Ayahnya tak pernah tahu apa yang dilakukan Rafa. Karena yang ia tahu anaknya adalah gadis manja yang selalu dikasihinya. Ia tak rela setitik air mata jatuh di pipinya. Apalagi sebaris duka mengalun dari suara buah hatinya. Inilah yang benar-benar harus di bayar mahal. Karena Rafa tak lagi menjadi gadis yang pantas untuk dituruti setiap kehendaknya, karena yang jalnnya telah menuju persimpangan yang jauh dan takkan menemukan sebuah tanda. Tanda di mana ada kebahagiaan menyambut. Menyanyangi anak bukan berarti kita memanjakan atau menuruti setiap yang ia suka.
Kalender di pojok ruang tamu telah terkoyak. Yang tersisa hanya selembar bertuliskan Desember. Pertanda enam bulan sudah Rafa di Jogja. Waktu telah memberi tanda dengan detik yang merangkai, namun kesunyian tetap tak memberi jawaban apapun. Karena luka yang terlalu dalam membekas begitu jelas dan sulit untuk disembuhkan. Rafa kini hanya sebait puisi senja tanpa makna. Ia menghiasi setiap tengah malam sunyinya dengan linangan air mata. Ayahnya yang begitu kuat memegang ajaran agama. Telah memberikan jalan yang tak sempurna untuk kedua anaknya, Rafa dan Kholil. Kini mereka telah menjadi pengabdi dunia. Dunia yang memberikan buaian semu dengan nada-nada setan mengiasinya.
Rafa muncul di layar kaca. Ia begitu sempurna bak dewi surga dengan selendang dan sayapnya. Tetapi apa yang ia tampilkan justru menjadi penentu goresan takdir ayahnya. Ayah yang selalu memberikan senyum dalam setiap duka, dan selalu menjadi cahaya dalam gulita malamnya. Ia tak rela anak manjanya tampil tanpa hijab di kepalanya. Bukankah ia akan dihakimi oleh setiap orang yang selalu membanggakannya. Ia selalu mengajarkan bagaimana menutup aurat bagi seorang wanita. Justru anaknyalah yang memberi duka. Lelaki itu tak kuasa menahan beban yang begitu berat. Tubuh kurusnya jatuh tersungkur tanpa ada yang menahannya. Takdir telah menuliskan cerita, cerita tentang lelaki tua yang mengakhiri hidunya dengan air mata. Ia menyesali bukan karena salah mendidik anaknya.

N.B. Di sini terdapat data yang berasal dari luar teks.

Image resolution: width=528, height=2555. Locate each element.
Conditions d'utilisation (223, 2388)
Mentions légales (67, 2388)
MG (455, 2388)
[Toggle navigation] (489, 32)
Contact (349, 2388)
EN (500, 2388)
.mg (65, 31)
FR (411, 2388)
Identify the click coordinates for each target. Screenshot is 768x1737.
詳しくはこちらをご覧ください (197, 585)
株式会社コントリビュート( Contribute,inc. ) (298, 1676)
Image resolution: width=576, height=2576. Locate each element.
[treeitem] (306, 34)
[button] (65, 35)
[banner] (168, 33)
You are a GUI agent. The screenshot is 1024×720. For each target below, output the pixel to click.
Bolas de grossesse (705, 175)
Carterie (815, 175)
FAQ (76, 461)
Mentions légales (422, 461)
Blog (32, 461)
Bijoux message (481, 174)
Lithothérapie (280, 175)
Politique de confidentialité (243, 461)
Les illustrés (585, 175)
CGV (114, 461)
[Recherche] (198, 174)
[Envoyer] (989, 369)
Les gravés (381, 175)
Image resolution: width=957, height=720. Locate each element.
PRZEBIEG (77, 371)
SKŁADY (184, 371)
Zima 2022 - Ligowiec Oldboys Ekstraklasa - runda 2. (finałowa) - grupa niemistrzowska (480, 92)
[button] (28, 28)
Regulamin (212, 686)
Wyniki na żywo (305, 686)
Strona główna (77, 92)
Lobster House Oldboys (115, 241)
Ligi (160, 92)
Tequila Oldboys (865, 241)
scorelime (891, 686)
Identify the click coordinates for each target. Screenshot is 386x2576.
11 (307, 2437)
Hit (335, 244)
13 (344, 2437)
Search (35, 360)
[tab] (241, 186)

Ia menyesali karena ia tak tega melihat air mata anaknya dan ia memanjakannya.
Dengan diiringi suara adzan dari ujung suarau tua. Tempat di mana ia selalu tak pernah alpa untuk jamah yang lima. Kini suara adzan menjadi iringan terakhirnya. Ia terbungkus oleh sebuah kekecewaan anaknya. Penyesalan yang takkan bisa mengubah waktu, karena waktulah yang telah menghukum dari sebuah kesalahan.
Selimut kain kaffan sebagai busana yang terindah menuju pengadilan Tuhannya. Tetapi kedua anak kesayangannya tak bisa memberikan ucapan selamat jalan. Mereka terlelap dengan dunianya. Dunia yang tak lagi memberikan nafas rido Tuhannya. Kini pembaringan sunyi dengan tanah sebagai bantalnya telah menjadi tempat yang akan dinikmati setiap yang bernyawa. Tempat yang mungkin akan menyelamatkan atau justru menjadi raungan dan perih tak terkira. Barzah dengan sejuta cerita tak mampu dilukiskan oleh indahnya kata atau perihnya air mata.
Sebuah mobil mewah meluncur dengan cepatnya. Namun mereka tak lagi mampu menapat wajah ayahnya. Orang yang menjadi benteng kini telah tiada. Sedangkan ibunya sepuluh tahun telah mendahuluinya. Kini status yatim piatu melekat pada mereka. Tetapi yang nampak tak ada sedikitpun duka dari mereka. Mereka begitu merelakan ayahnya pergi untuk selamanya.
“Rafa. Mengapa kau tak lagi memakai hijab?”. Kata Kholil
“Apakah aku harus menjawab, Kak?” Sahut wanita cantik itu.
“Kita punya agama yang mengharuskan kita menutup aurat.” Menegaskan.
“Apakah Kakah pernah berpikir, kalau aku mengikuti seperti Kakak.” Tegas Rafa.
“Maksudnya?” Jawab Kholil dengan kebingungan.
“Bukankah Kakak menolak untuk ke pesantren. Bukankah Kakak menolak sekolah di kampung. Bukankah Kakak menolak menikah dengan seorang hafidzoh anak dari teman ayah di pesantren. Kakak lebih memilih seorang kakak ipar yang berasal dari keluarga hebat dan dengan kemampuan akdemik luar biasa. Walaupun Kakak tahu, ia tidak beragama. Rafa tahu kalau Kakak tidak bahagiaa, karena Kakak lebih diatur oleh isteri. Bukankah lelaki adalah pemimpin, Kak?” Sanggah Rafa yang memberi alasan.
“Kakah yang salah. Jika waktu bisa kembali, maka Fatimahlah yang akan menjadi isteriku. Ia adalah seorang wanita sholehah dengan kesederhanaannya, tetapi mampu menjadi cahaya yang menerangi setiap jalanku. Jalan Kakak gelap. Setiap hari selalu mendengar makian dari isteri Kakak, namun jika kakan ingin berpisah, bagaimana dengan Aisyah. Anak semata wayang kami? Jelas Kholil.
“Ya sudahlah kita nikmati jalan hidup kita. Semua yang terjadi sudah terjadi.” Balas Rafa.
“Ya, Afa. Besok pagi Kakak pulang. Kakak iparmu sudah tidak betah di sini.” Jelasnya
“Hati-hati Kak?” Senyum Rafa sambil berlalu.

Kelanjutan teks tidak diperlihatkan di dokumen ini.